### WHAT TO DO
Scan the entries for the word "Казахстане". Every line that has it should be copied.

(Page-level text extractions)
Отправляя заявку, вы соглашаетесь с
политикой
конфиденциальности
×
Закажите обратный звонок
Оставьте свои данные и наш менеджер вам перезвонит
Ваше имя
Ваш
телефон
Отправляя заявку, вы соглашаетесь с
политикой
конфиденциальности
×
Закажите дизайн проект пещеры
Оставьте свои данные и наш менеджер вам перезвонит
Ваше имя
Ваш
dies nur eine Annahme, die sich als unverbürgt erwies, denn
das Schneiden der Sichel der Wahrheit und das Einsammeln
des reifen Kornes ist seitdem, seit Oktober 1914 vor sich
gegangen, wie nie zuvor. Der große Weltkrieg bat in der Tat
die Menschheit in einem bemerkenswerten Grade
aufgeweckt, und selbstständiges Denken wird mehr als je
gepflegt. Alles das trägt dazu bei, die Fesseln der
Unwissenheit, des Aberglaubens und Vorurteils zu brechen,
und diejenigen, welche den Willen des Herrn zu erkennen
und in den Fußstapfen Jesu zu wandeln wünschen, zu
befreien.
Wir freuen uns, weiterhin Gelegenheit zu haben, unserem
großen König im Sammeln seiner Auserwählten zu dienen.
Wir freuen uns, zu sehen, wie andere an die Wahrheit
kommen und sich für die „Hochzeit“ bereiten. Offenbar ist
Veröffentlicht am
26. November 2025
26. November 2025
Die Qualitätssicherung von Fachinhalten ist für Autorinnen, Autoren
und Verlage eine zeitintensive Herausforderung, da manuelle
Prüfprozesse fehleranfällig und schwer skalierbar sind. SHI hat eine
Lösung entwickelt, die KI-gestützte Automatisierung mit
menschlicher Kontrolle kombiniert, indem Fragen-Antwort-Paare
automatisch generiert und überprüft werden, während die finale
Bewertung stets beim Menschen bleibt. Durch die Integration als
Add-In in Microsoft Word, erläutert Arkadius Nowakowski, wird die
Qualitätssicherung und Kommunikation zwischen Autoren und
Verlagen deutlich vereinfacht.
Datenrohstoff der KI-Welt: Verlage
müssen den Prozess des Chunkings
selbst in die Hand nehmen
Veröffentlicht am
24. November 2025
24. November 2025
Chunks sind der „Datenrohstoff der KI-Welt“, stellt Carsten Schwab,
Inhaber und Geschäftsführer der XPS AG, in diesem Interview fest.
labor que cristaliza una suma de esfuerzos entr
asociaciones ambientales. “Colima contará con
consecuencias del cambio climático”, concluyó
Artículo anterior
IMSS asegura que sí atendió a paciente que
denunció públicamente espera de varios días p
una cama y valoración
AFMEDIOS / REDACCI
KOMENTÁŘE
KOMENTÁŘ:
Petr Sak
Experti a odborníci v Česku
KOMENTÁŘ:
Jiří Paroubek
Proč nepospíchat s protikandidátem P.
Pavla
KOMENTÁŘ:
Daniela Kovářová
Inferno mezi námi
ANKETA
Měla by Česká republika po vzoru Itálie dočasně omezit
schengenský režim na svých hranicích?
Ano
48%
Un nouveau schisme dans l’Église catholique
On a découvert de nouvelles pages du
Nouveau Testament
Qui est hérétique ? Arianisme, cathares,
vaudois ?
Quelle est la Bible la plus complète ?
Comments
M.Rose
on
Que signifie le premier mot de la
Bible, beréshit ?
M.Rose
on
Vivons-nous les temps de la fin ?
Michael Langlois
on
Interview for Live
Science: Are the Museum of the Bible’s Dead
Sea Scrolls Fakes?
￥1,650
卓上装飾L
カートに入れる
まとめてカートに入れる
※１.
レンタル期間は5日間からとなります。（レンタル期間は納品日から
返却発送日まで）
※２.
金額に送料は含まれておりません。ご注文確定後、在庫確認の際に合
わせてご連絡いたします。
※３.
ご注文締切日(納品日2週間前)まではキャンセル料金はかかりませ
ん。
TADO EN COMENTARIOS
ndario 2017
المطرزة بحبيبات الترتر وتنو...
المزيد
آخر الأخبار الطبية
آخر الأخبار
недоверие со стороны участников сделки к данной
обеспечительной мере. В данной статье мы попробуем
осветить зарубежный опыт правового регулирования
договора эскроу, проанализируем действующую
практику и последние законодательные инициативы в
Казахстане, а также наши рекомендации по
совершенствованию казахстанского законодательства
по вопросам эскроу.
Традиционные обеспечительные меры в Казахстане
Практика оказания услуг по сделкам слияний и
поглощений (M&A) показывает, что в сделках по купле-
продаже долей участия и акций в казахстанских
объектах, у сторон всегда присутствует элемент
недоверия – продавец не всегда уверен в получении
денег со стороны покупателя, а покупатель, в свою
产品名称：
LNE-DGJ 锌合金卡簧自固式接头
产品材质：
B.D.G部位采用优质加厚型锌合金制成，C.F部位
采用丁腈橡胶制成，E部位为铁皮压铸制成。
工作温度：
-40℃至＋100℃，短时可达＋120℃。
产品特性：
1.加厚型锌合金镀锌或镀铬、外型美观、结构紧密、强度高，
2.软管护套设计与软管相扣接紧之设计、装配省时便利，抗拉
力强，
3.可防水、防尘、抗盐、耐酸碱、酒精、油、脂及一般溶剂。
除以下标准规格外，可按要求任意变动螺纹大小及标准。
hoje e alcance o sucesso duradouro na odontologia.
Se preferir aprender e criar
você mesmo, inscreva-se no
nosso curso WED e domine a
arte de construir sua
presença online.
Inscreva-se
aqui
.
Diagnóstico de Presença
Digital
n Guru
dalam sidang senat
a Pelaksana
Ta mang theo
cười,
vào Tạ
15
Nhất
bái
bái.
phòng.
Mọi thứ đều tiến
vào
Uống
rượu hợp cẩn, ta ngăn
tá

### RESULT
Казахстане, а также наши рекомендации по
Традиционные обеспечительные меры в Казахстане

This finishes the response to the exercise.